Dataset extract Block Start
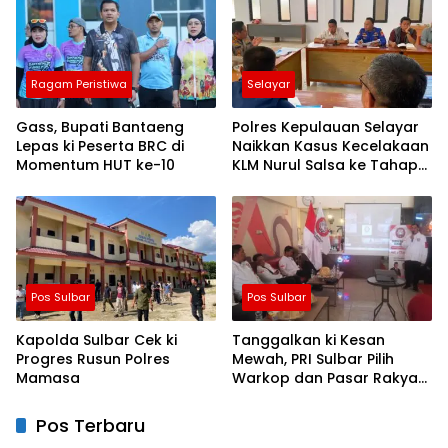
Ragam Peristiwa
Selayar
Gass, Bupati Bantaeng
Polres Kepulauan Selayar
Lepas ki Peserta BRC di
Naikkan Kasus Kecelakaan
Momentum HUT ke-10
KLM Nurul Salsa ke Tahap
Penyidikan
Pos Sulbar
Pos Sulbar
Kapolda Sulbar Cek ki
Tanggalkan ki Kesan
Progres Rusun Polres
Mewah, PRI Sulbar Pilih
Mamasa
Warkop dan Pasar Rakyat
untuk Rayakan HUT Ke-1
Pos Terbaru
Dataset extract Block End
The response should consist only of the lines running from the one that contains "Lepas ki Peserta BRC di" through the end of the material, repeated exactly.

> **Problem solution**:
Lepas ki Peserta BRC di
Naikkan Kasus Kecelakaan
Momentum HUT ke-10
KLM Nurul Salsa ke Tahap
Penyidikan
Pos Sulbar
Pos Sulbar
Kapolda Sulbar Cek ki
Tanggalkan ki Kesan
Progres Rusun Polres
Mewah, PRI Sulbar Pilih
Mamasa
Warkop dan Pasar Rakyat
untuk Rayakan HUT Ke-1
Pos Terbaru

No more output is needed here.